Pão de larvas, gordofobia e dias sem carne – a Nutrição na campanha eleitoral 1018

Por Rodrigo Abreu, Nutricionista na Rodrigo Abreu & Associados e Fundador do Atelier de Nutrição®

 

Primeiro, chamou-me a atenção, despois, deixou-me confuso. “Pão de larvas??? Pó de larvas nos alimentos não” afirmava em maiúsculas o enorme cartaz junto a uma rotunda, com a imagem de um pão coberto de larvas. Rapidamente, uma pesquisa online apresentou resultados do Polígrafo relativos ao cartaz que, afinal, é da autoria de um partido político. Com alguma desinformação à mistura, alguém parece preocupado com a introdução de insetos na alimentação humana e trouxe o tema para a campanha eleitoral.

Numa altura em que o País se prepara para ir novamente a votos, e com a campanha eleitoral em curso, é normal que os nutricionistas procurem conhecer as propostas dos vários partidos, em particular, no que diz respeito aos temas da Alimentação e Nutrição. Para facilitar essa análise, há até nutricionistas que têm feito a identificação e resumo das menções a estes temas nos diferentes programas eleitorais. Adicionalmente, nestas eleições há vários nutricionistas presentes nas listas dos partidos a votos, o que parece confirmar a relevância da Nutrição na sociedade atual. Mas, estarão os temas da Nutrição devidamente acautelados nas propostas partidárias, ou trata-se apenas de exploração política de uma preocupação crescente das pessoas com a sua saúde e com aquilo que comem? E, entre discursos alarmistas, populistas ou idealistas, será esta preocupação dos políticos com a Nutrição algo necessariamente positivo para os nutricionistas e para os objetivos que perseguem?
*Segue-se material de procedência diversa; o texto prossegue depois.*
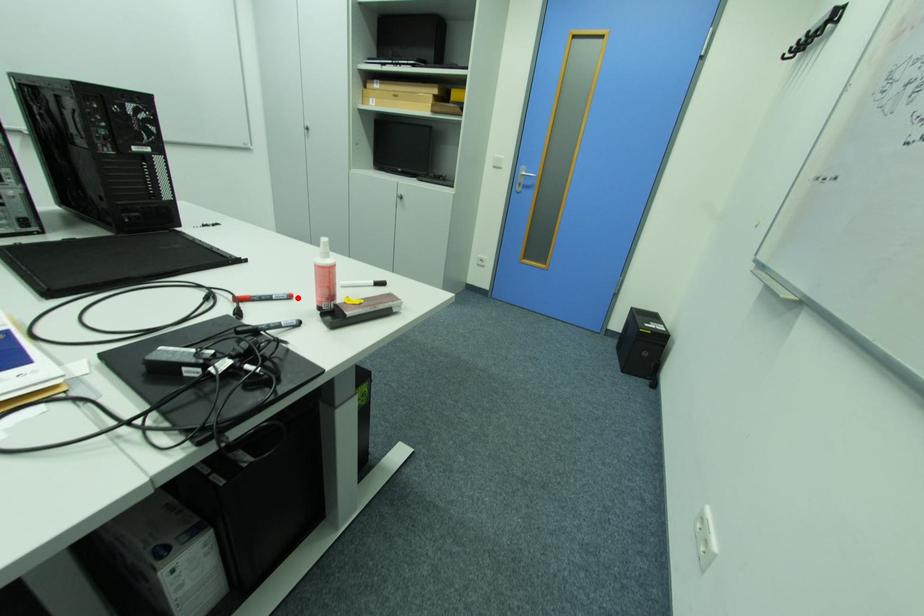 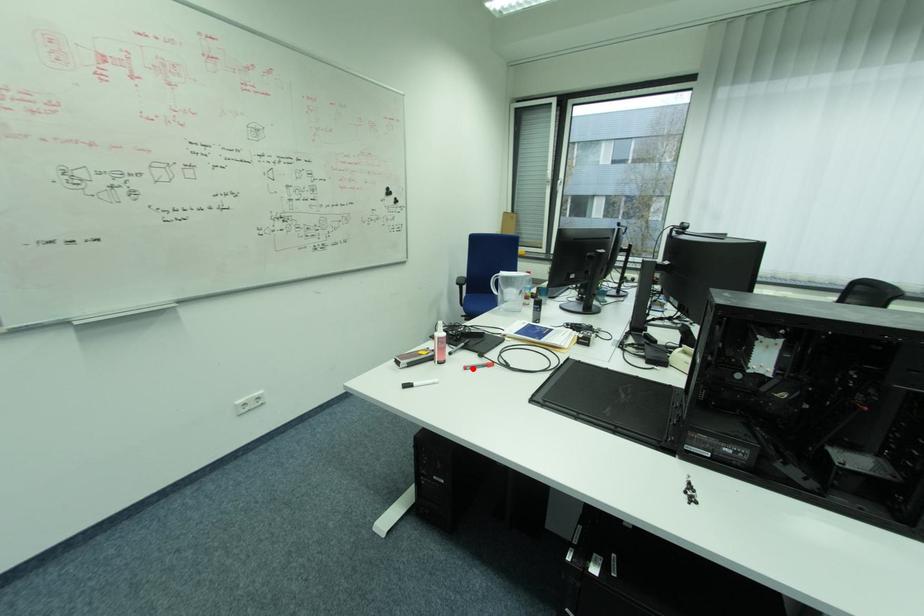 I am providing you with two images of the same scene from different viewpoints. A red point is marked on the first image and another point is marked on the second image. Does the point marked in image1 correspond to the same location as the one in image2?

Yes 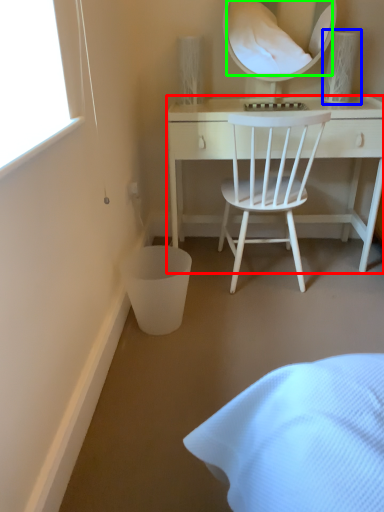 Question: Which object is positioned farthest from desk (highlighted by a red box)? Select from table lamp (highlighted by a blue box) and mirror (highlighted by a green box).

Choices:
 (A) table lamp
 (B) mirror

Answer: (B) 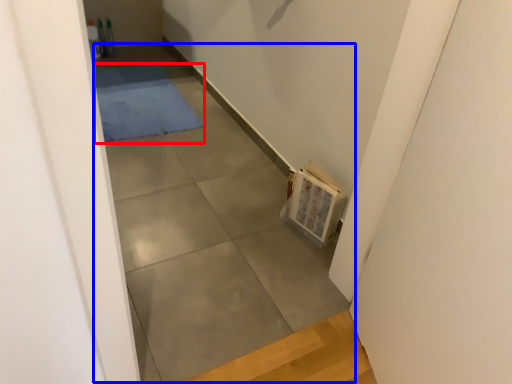 Question: Which point is closer to the camera, mat (highlighted by a red box) or concrete (highlighted by a blue box)?

Choices:
 (A) mat
 (B) concrete

Answer: (B) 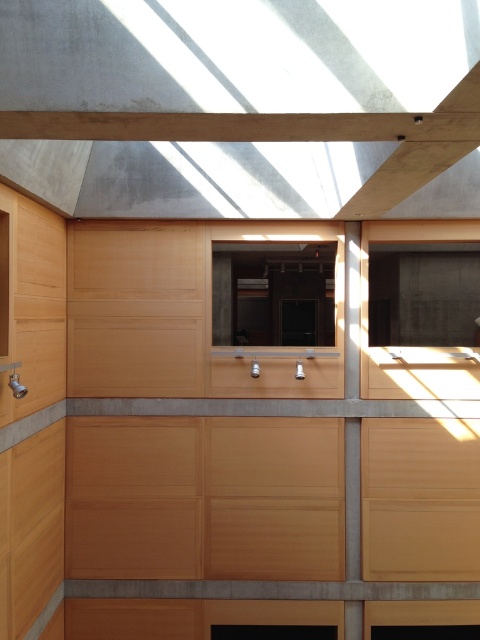 Is transparent glass window at center positioned behind matte wood window at center?

Yes.

Which is more to the right, transparent glass window at center or matte wood window at center?

From the viewer's perspective, matte wood window at center appears more on the right side.

Is point (290, 312) farther from camera compared to point (458, 387)?

Yes, point (290, 312) is behind point (458, 387).

You are a GUI agent. You are given a task and a screenshot of the screen. Output one action in this format:
    pyautogui.click(x=<x>, y=<y>)
    Task: Click on the transparent glass window at center
    The width and height of the screenshot is (480, 640).
    Given the screenshot: What is the action you would take?
    pyautogui.click(x=273, y=294) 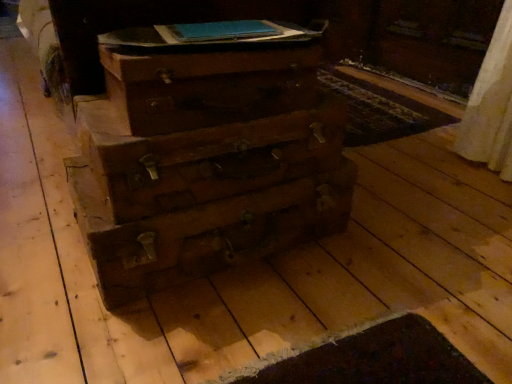 Question: Is the position of wooden chest of drawers at center more distant than that of wooden drawer at center, which appears as the second drawer when viewed from the top?

Choices:
 (A) no
 (B) yes

Answer: (B)

Question: From the image's perspective, is wooden chest of drawers at center on top of wooden drawer at center, which appears as the second drawer when viewed from the top?

Choices:
 (A) no
 (B) yes

Answer: (A)

Question: Could you tell me if wooden chest of drawers at center is facing wooden drawer at center, the first drawer from the bottom?

Choices:
 (A) yes
 (B) no

Answer: (B)

Question: Would you say wooden drawer at center, the first drawer from the bottom, is part of wooden chest of drawers at center's contents?

Choices:
 (A) no
 (B) yes

Answer: (A)

Question: From a real-world perspective, is wooden chest of drawers at center physically below wooden drawer at center, which appears as the second drawer when viewed from the top?

Choices:
 (A) no
 (B) yes

Answer: (B)

Question: Does wooden chest of drawers at center have a greater height compared to wooden drawer at center, which appears as the second drawer when viewed from the top?

Choices:
 (A) yes
 (B) no

Answer: (B)

Question: Is blue paper book at upper center located outside wooden chest of drawers at center?

Choices:
 (A) no
 (B) yes

Answer: (B)

Question: Does blue paper book at upper center have a greater height compared to wooden chest of drawers at center?

Choices:
 (A) yes
 (B) no

Answer: (B)

Question: Is blue paper book at upper center positioned in front of wooden chest of drawers at center?

Choices:
 (A) no
 (B) yes

Answer: (A)

Question: Is blue paper book at upper center looking in the opposite direction of wooden chest of drawers at center?

Choices:
 (A) yes
 (B) no

Answer: (B)

Question: Is blue paper book at upper center bigger than wooden chest of drawers at center?

Choices:
 (A) no
 (B) yes

Answer: (A)

Question: Can wooden chest of drawers at center be found inside blue paper book at upper center?

Choices:
 (A) yes
 (B) no

Answer: (B)

Question: Considering the relative sizes of wooden drawer at center, the 1th drawer viewed from the top, and blue paper book at upper center in the image provided, is wooden drawer at center, the 1th drawer viewed from the top, wider than blue paper book at upper center?

Choices:
 (A) no
 (B) yes

Answer: (B) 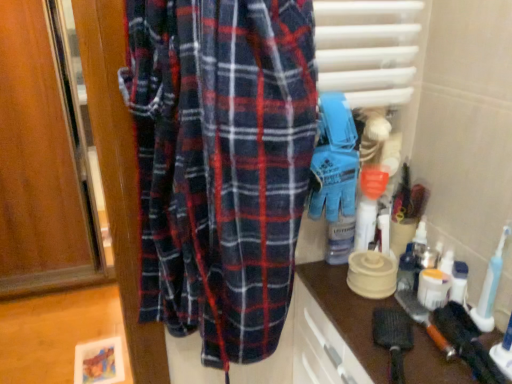 Question: Does blue rubber gloves at center lie in front of black rubber toothbrush at lower right?

Choices:
 (A) no
 (B) yes

Answer: (B)

Question: Is blue rubber gloves at center facing away from black rubber toothbrush at lower right?

Choices:
 (A) no
 (B) yes

Answer: (A)

Question: Is blue rubber gloves at center oriented towards black rubber toothbrush at lower right?

Choices:
 (A) no
 (B) yes

Answer: (A)

Question: Does blue rubber gloves at center have a larger size compared to black rubber toothbrush at lower right?

Choices:
 (A) yes
 (B) no

Answer: (A)

Question: Considering the relative sizes of blue rubber gloves at center and black rubber toothbrush at lower right in the image provided, is blue rubber gloves at center shorter than black rubber toothbrush at lower right?

Choices:
 (A) yes
 (B) no

Answer: (B)

Question: Does point (328, 215) appear closer or farther from the camera than point (434, 324)?

Choices:
 (A) farther
 (B) closer

Answer: (A)

Question: In terms of width, does blue rubber gloves at center look wider or thinner when compared to black rubber toothbrush at lower right?

Choices:
 (A) wide
 (B) thin

Answer: (A)

Question: In the image, is blue rubber gloves at center on the left side or the right side of black rubber toothbrush at lower right?

Choices:
 (A) right
 (B) left

Answer: (B)

Question: In terms of height, does blue rubber gloves at center look taller or shorter compared to black rubber toothbrush at lower right?

Choices:
 (A) short
 (B) tall

Answer: (B)

Question: From a real-world perspective, is blue rubber gloves at center above or below brown matte countertop at lower right?

Choices:
 (A) below
 (B) above

Answer: (B)

Question: In terms of height, does blue rubber gloves at center look taller or shorter compared to brown matte countertop at lower right?

Choices:
 (A) tall
 (B) short

Answer: (B)

Question: Considering their positions, is blue rubber gloves at center located in front of or behind brown matte countertop at lower right?

Choices:
 (A) behind
 (B) front

Answer: (A)

Question: Considering the positions of point (324, 188) and point (373, 306), is point (324, 188) closer or farther from the camera than point (373, 306)?

Choices:
 (A) closer
 (B) farther

Answer: (A)

Question: Based on their positions, is brown matte countertop at lower right located to the left or right of blue rubber gloves at center?

Choices:
 (A) right
 (B) left

Answer: (A)

Question: Considering the positions of brown matte countertop at lower right and blue rubber gloves at center in the image, is brown matte countertop at lower right taller or shorter than blue rubber gloves at center?

Choices:
 (A) tall
 (B) short

Answer: (A) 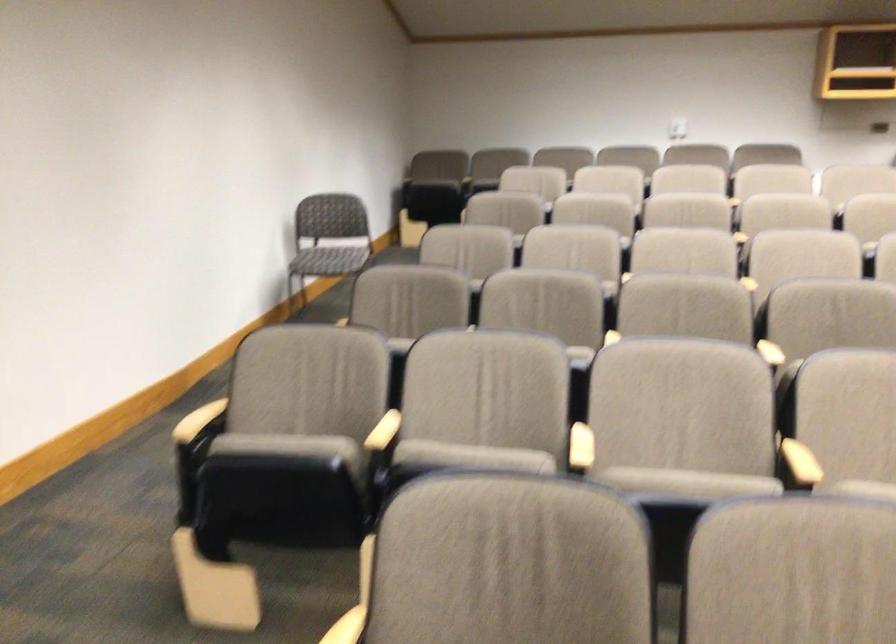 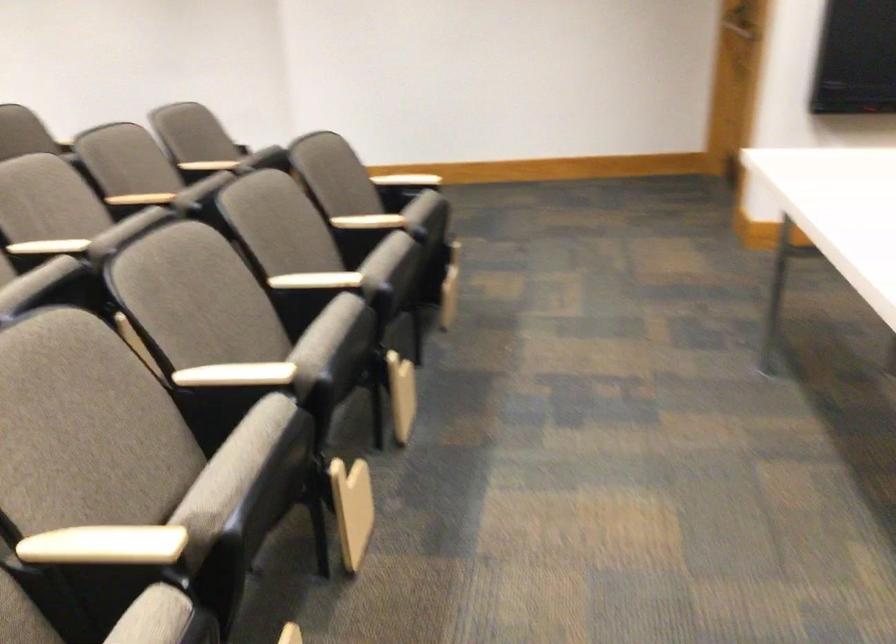 Based on the continuous images, in which direction is the camera rotating?

The camera's rotation is toward right-down. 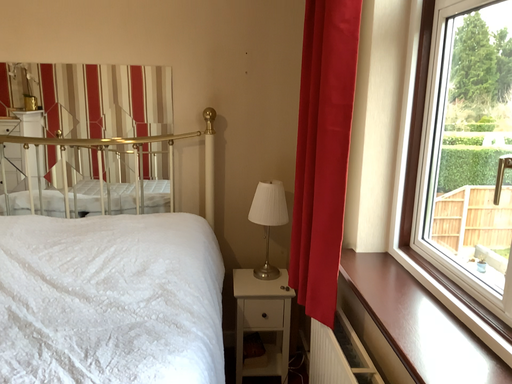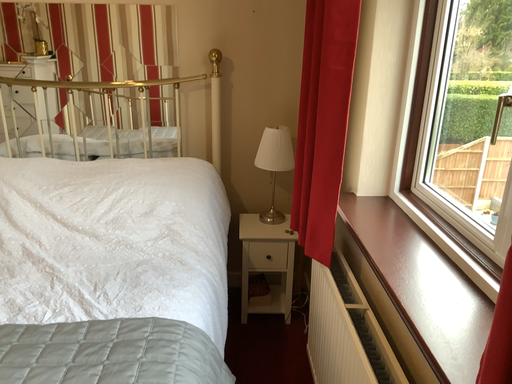 Question: How did the camera likely rotate when shooting the video?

De facto, nos programas eleitorais pode encontrar-se um pouco de tudo, desde a preocupação com “a sonegação de sementes às populações”, até ao “combate à gordofobia institucionalizada” (sic). Há também propostas semelhantes nos programas de diferentes partidos, como a redução/isenção do IVA num cabaz básico de alimentos (“saudáveis”, pressupõe-se), a contratação de mais nutricionistas (para o SNS, para as escolas e/ou para as autarquias) e a comparticipação de medicamentos para o tratamento da obesidade. Embora algumas destas medidas possam parecer válidas aos nutricionistas (e interessantes para os eleitores em geral, presume-se), seria útil perceber de que forma cada partido propõe cumprir estas promessas. Em particular, é importante esclarecer como se preconiza o financiamento de contratações e comparticipações. Num país já com uma enorme carga fiscal, quantos nutricionistas estarão dispostos a pagar mais impostos para financiar medidas com as quais até concordam? Na realidade, não basta apoiar certas medidas para a Nutrição, é preciso também saber como podem ser executadas.

A maldição dos Kennedy

Adicionalmente, os temas da Saúde, nos quais se inclui a Nutrição, não podem ser isolados do contexto global da governação de um País. A Saúde interliga-se com a Economia, a Fiscalidade, o Ambiente, o Urbanismo ou a Agricultura. Do mesmo modo, a alimentação e o estado de saúde das pessoas, dependem de uma variedade de fatores. São sobejamente conhecidas as relações entre a situação económica, o nível de educação e diversos indicadores de saúde, naquilo que de forma mais abrangente se designa por determinantes sociais da saúde. É também inegável a influência do rendimento e da riqueza na saúde, uma relação que se procura conhecer cada vez melhor, para definir políticas de saúde mais eficazes e combater as desigualdades. Tudo isto reforça a importância das propostas políticas para a Nutrição estarem integradas com medidas que promovam mais educação e riqueza, de forma equitativa e sustentável. No fundo, os nutricionistas devem ser os primeiros a reclamar medidas para melhor Nutrição e Saúde, mas mantendo o pragmatismo relativamente a propostas demasiado simplistas ou populistas.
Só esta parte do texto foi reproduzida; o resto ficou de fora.